The small traps in which I catch myself

It is strange the assumptions I can find lurking in my own brain.

I was watching a talk by Elizabeth Gilbert (Author of Eat Pray Love) and I was suddenly struck that here was a woman who has a glowing writing career and she has probably never written a single word that qualifies as Science Fiction or Fantasy. It was as if a door in my brain had opened to whole new possibilities in writing. You see, I know lots of writers, but they are overwhelmingly writers of Science Fiction and Fantasy. Add to that the fact that whenever the child Sandra pictured writing books, the books she pictured were Fantasy. Somehow these things combined in my head to make only my Science Fiction and Fantasy writing count. This is ludicrous. This is particularly ludicrous because in the wide world of writing and publishing, genre fiction is regarded as a tiny eddy in the great river. And yet I have been telling myself that I did not do any writing last year. Get this, I wrote a blog entry almost every single day, and yet somehow in my head those did not count as writing. The non-genre writing that my friends did counted, but somehow I was discounting my own.

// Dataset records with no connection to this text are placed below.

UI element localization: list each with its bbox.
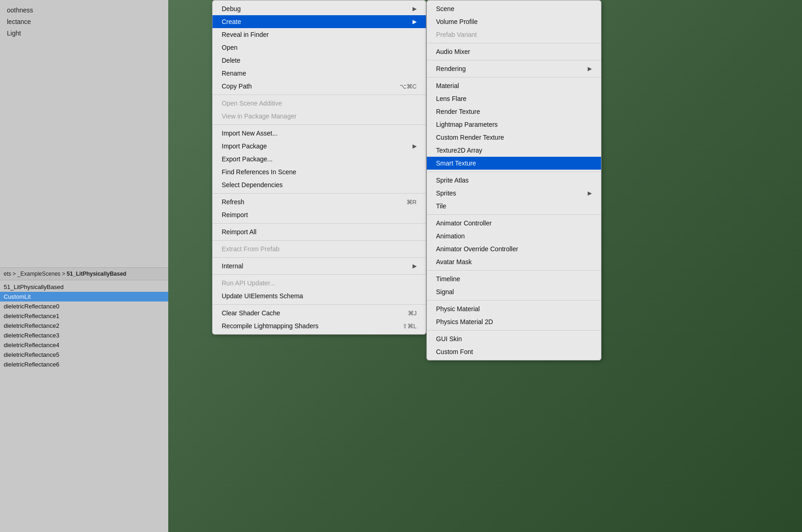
menu-item-clear-shader-cache[interactable]: Clear Shader Cache⌘J [212,307,426,319]
arrow-icon-internal: ▶ [413,263,417,269]
submenu-label-prefab-variant: Prefab Variant [436,31,477,38]
submenu-label-sprite-atlas: Sprite Atlas [436,177,469,184]
menu-item-label-refresh: Refresh [222,198,244,206]
separator-after-update-ui-elements-schema [212,304,426,305]
file-item-3[interactable]: dieletricReflectance1 [0,311,168,321]
submenu-label-volume-profile: Volume Profile [436,18,478,25]
menu-item-reimport-all[interactable]: Reimport All [212,225,426,238]
submenu-label-sprites: Sprites [436,189,456,197]
submenu-label-render-texture: Render Texture [436,108,480,115]
menu-item-label-rename: Rename [222,70,246,77]
menu-item-import-new-asset[interactable]: Import New Asset... [212,127,426,140]
menu-item-refresh[interactable]: Refresh⌘R [212,195,426,208]
submenu-item-lens-flare[interactable]: Lens Flare [427,92,601,105]
menu-item-label-import-new-asset: Import New Asset... [222,130,277,137]
submenu-label-gui-skin: GUI Skin [436,335,462,343]
file-item-1[interactable]: CustomLit [0,292,168,301]
menu-item-debug[interactable]: Debug▶ [212,2,426,15]
submenu-label-lens-flare: Lens Flare [436,95,466,102]
menu-item-update-ui-elements-schema[interactable]: Update UIElements Schema [212,290,426,302]
file-item-6[interactable]: dieletricReflectance4 [0,340,168,350]
menu-item-delete[interactable]: Delete [212,54,426,67]
menu-item-label-reveal-in-finder: Reveal in Finder [222,31,269,38]
submenu-item-prefab-variant: Prefab Variant [427,28,601,41]
file-item-7[interactable]: dieletricReflectance5 [0,350,168,360]
submenu-item-audio-mixer[interactable]: Audio Mixer [427,45,601,58]
menu-item-label-export-package: Export Package... [222,155,273,163]
menu-item-label-find-references-in-scene: Find References In Scene [222,168,296,176]
submenu-item-scene[interactable]: Scene [427,2,601,15]
submenu-item-timeline[interactable]: Timeline [427,272,601,285]
menu-item-label-open-scene-additive: Open Scene Additive [222,100,282,107]
submenu-item-custom-font[interactable]: Custom Font [427,345,601,358]
menu-item-open[interactable]: Open [212,41,426,54]
submenu-item-animator-override-controller[interactable]: Animator Override Controller [427,242,601,255]
breadcrumb: ets > _ExampleScenes > 51_LitPhysicallyB… [0,268,168,280]
submenu-item-custom-render-texture[interactable]: Custom Render Texture [427,131,601,144]
submenu-item-avatar-mask[interactable]: Avatar Mask [427,255,601,268]
left-text-2: lectance [7,16,161,28]
submenu-label-timeline: Timeline [436,275,460,283]
context-menu: Debug▶Create▶Reveal in FinderOpenDeleteR… [212,0,426,335]
submenu-label-rendering: Rendering [436,65,466,72]
submenu-item-sprite-atlas[interactable]: Sprite Atlas [427,174,601,187]
submenu: SceneVolume ProfilePrefab VariantAudio M… [426,0,602,361]
submenu-label-physic-material: Physic Material [436,305,480,313]
file-item-2[interactable]: dieletricReflectance0 [0,301,168,311]
submenu-label-tile: Tile [436,202,446,210]
submenu-item-signal[interactable]: Signal [427,285,601,298]
menu-item-label-clear-shader-cache: Clear Shader Cache [222,309,280,317]
menu-item-rename[interactable]: Rename [212,67,426,80]
separator-after-view-in-package-manager [212,124,426,125]
submenu-item-lightmap-parameters[interactable]: Lightmap Parameters [427,118,601,131]
left-text-1: oothness [7,5,161,16]
menu-item-label-recompile-lightmapping-shaders: Recompile Lightmapping Shaders [222,322,318,330]
submenu-separator-after-tile [427,214,601,215]
separator-after-internal [212,274,426,275]
submenu-separator-after-audio-mixer [427,60,601,60]
menu-item-export-package[interactable]: Export Package... [212,153,426,166]
separator-after-reimport [212,223,426,224]
menu-item-recompile-lightmapping-shaders[interactable]: Recompile Lightmapping Shaders⇧⌘L [212,319,426,332]
submenu-item-gui-skin[interactable]: GUI Skin [427,332,601,345]
file-item-5[interactable]: dieletricReflectance3 [0,331,168,340]
menu-item-extract-from-prefab: Extract From Prefab [212,242,426,255]
file-item-8[interactable]: dieletricReflectance6 [0,360,168,369]
menu-item-internal[interactable]: Internal▶ [212,260,426,272]
menu-item-label-debug: Debug [222,5,241,12]
submenu-item-physic-material[interactable]: Physic Material [427,302,601,315]
submenu-separator-after-physics-material-2d [427,330,601,331]
submenu-separator-after-avatar-mask [427,270,601,271]
separator-after-reimport-all [212,240,426,241]
menu-item-reveal-in-finder[interactable]: Reveal in Finder [212,28,426,41]
submenu-item-volume-profile[interactable]: Volume Profile [427,15,601,28]
separator-after-copy-path [212,95,426,95]
submenu-item-render-texture[interactable]: Render Texture [427,105,601,118]
menu-item-reimport[interactable]: Reimport [212,208,426,221]
submenu-separator-after-signal [427,300,601,301]
menu-item-import-package[interactable]: Import Package▶ [212,140,426,153]
menu-item-label-copy-path: Copy Path [222,83,252,90]
arrow-icon-import-package: ▶ [413,143,417,149]
menu-item-find-references-in-scene[interactable]: Find References In Scene [212,166,426,178]
submenu-item-physics-material-2d[interactable]: Physics Material 2D [427,315,601,328]
breadcrumb-prefix: ets > _ExampleScenes > [4,271,67,277]
menu-item-copy-path[interactable]: Copy Path⌥⌘C [212,80,426,93]
submenu-item-texture2d-array[interactable]: Texture2D Array [427,144,601,157]
menu-item-select-dependencies[interactable]: Select Dependencies [212,178,426,191]
submenu-item-animation[interactable]: Animation [427,230,601,242]
menu-item-run-api-updater: Run API Updater... [212,277,426,290]
submenu-item-rendering[interactable]: Rendering▶ [427,62,601,75]
submenu-item-tile[interactable]: Tile [427,200,601,213]
menu-item-label-reimport-all: Reimport All [222,228,256,236]
submenu-item-sprites[interactable]: Sprites▶ [427,187,601,200]
menu-item-create[interactable]: Create▶ [212,15,426,28]
submenu-label-custom-render-texture: Custom Render Texture [436,134,504,141]
submenu-item-smart-texture[interactable]: Smart Texture [427,157,601,170]
file-item-0[interactable]: 51_LitPhysicallyBased [0,282,168,292]
submenu-item-material[interactable]: Material [427,79,601,92]
submenu-label-custom-font: Custom Font [436,348,473,355]
file-item-4[interactable]: dieletricReflectance2 [0,321,168,331]
submenu-separator-after-prefab-variant [427,43,601,43]
submenu-item-animator-controller[interactable]: Animator Controller [427,217,601,230]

And suddenly a door has opened in my head, and I realize that there are many kinds of writing that I want to do, of which Science Fiction and Fantasy are only a part. They may not even be the larger part. I want to write essays, and blog entries, and articles, and who knows what else. With this new widened perspective I peer back into the past and I remember that even child Sandra was not Fantasy Only. I remember the Children Lost on an Island adventure. I remember the couple of teen lit projects. I remember those final essays of high school which technically met the assignment, but baffled the teacher because he wasn’t sure how to grade them. I am not one thing. I am many things. I’ve always been many things. In fact this is one of the difficulties I constantly face. I want to chase all the shiny possibilities simultaneously.

And so I need to reach out more. I need to start to familiarize myself with publishing outside the eddy of genre fiction. I need to read more books that don’t contain spaceships or magic. Not all at once, because there is value and comfort in the familiar, but enough that I keep expanding my horizons. I suspect that the expansion will improve all of my writing, even the stories with magic and space ships.

And now I have yet another shiny possibility that I want to chase down right now. Instead I have stored it here so that I can find it again once I’m done scrambling to get the Schlock book done.